Avançar para o conteúdo principal

luz e cor

Em Lisboa o sol é brilhante. Queima as fachadas e deslava o céu. É tão forte que se impinge na minha consciência como os “olás” matinais dos meus vizinhos.
No norte, as cores são mais intensas. Enquanto que cá o sol se pôe como um candeeiro se apaga, lá parece que se dá um curto circuito - irrompem faíscas, espectros vívidos - uma incorreção que o escuro mecanicamente anula.

Acompanhada pelo sol na sua personalidade lisboeta, as caminhadas pela Baixa Pombalina remetem-me para a perenidade da aristocracia. Sinto-a na abertura das praças, nos blocos palacianos que definem ruas inteiras - enraizando-se na cidade como as suas árvores genealógicas -, na calçada que, branca, reflete a luz do sol, do mesmo modo que o rei via deus refletido em si.

O Porto, pelo contrário, gosta de içar a sua identidade burguesa. As casas conseguem ter a mesma alteza, como que a mesma autoridade que as de Lisboa, mas não gostam de se estender ao longo das ruas. Acabam assim que o último elemento prático - as janelas - lhes permitem. 
Imagino que os seus donos originais tivessem algo equivalente ao gosto pelos primeiros nomes que Adorno e Horkheimer apontam nos americanos. Isto é, por um lado, uma reflexão do desprezo por regalias hereditárias e da vontade de individuação e autonomia. Por outro, significa generalização e descartabilidade: arranca o indivíduo das suas raízes, pessoais e históricas. 
Desta maneira, como os seus pores do sol, as casas do Porto são intensas mas fugazes. Quando caminho pela Baixa, pareço estar a passar por filas de pessoas ombro-a-ombro, cada uma vestida com os seus azulejos e jóias de ferro torneado. 

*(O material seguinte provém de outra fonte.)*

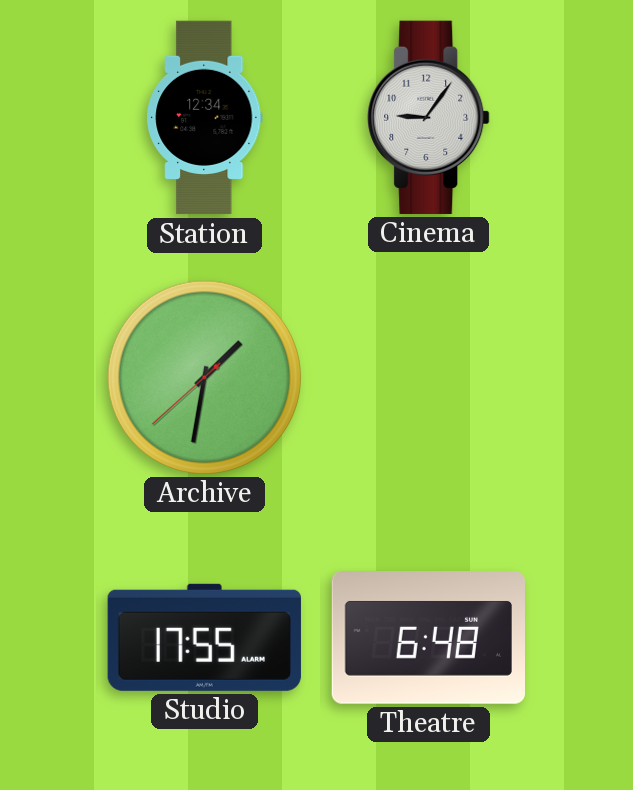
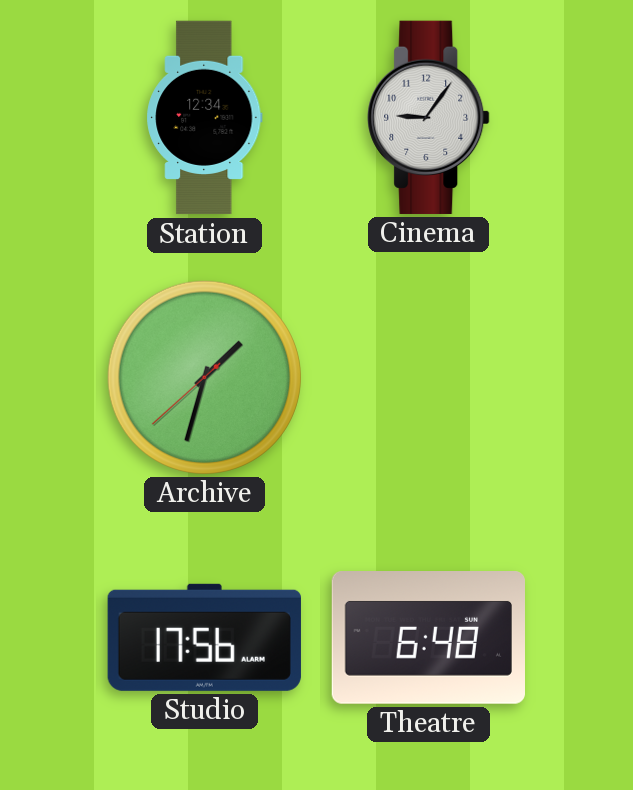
Archive: 1:31 -> 1:32
Studio: 17:55 -> 17:56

Em Física, as cores são apenas facetas da luz. Igualmente, a percepção do crepúsculo é dependente do sol. O Porto chegou a poder expulsar nobres com a facilidade do “água-vai!”, em última análise, porque o rei os deixava. Era-lhe facultado espaço para individualidade dentro do “aceitável".
Isto lembra-me de outra observação feita pelos autores acima: a ilusão do microcosmo pelo macrocosmo do capitalismo tardio, acompanhada pela “autonomia" das massas (na realidade condicionada pelo e para o poder)

Afastando-me deste significado, é fácil pegar nesta metáfora da cor e luz e redirecioná-la. Posso apontar a burguesia, a nobreza, o clero também, apenas como facetas (ou cores) do poder, todas em algum grau opressivo, distinguindo-se no tom pela forma de legitimação. Ou, saindo do universo cristão, posso imaginar as cores como as diferentes religiões e deuses venerados pelo mundo, que representam, segundo o movimento Gaudiya Vaishnava Hindu, as diferentes facetas do supremo Krishna (a luz). Apropria-se até ao que estou a fazer aqui: ilustrações coloridas e arbitrárias de um conceito abstrato que podemos definir como relações de hiponímia e hiperonímia em que a natureza dos hipónimos é disfarçada com fachadas de autonomia e integralidade.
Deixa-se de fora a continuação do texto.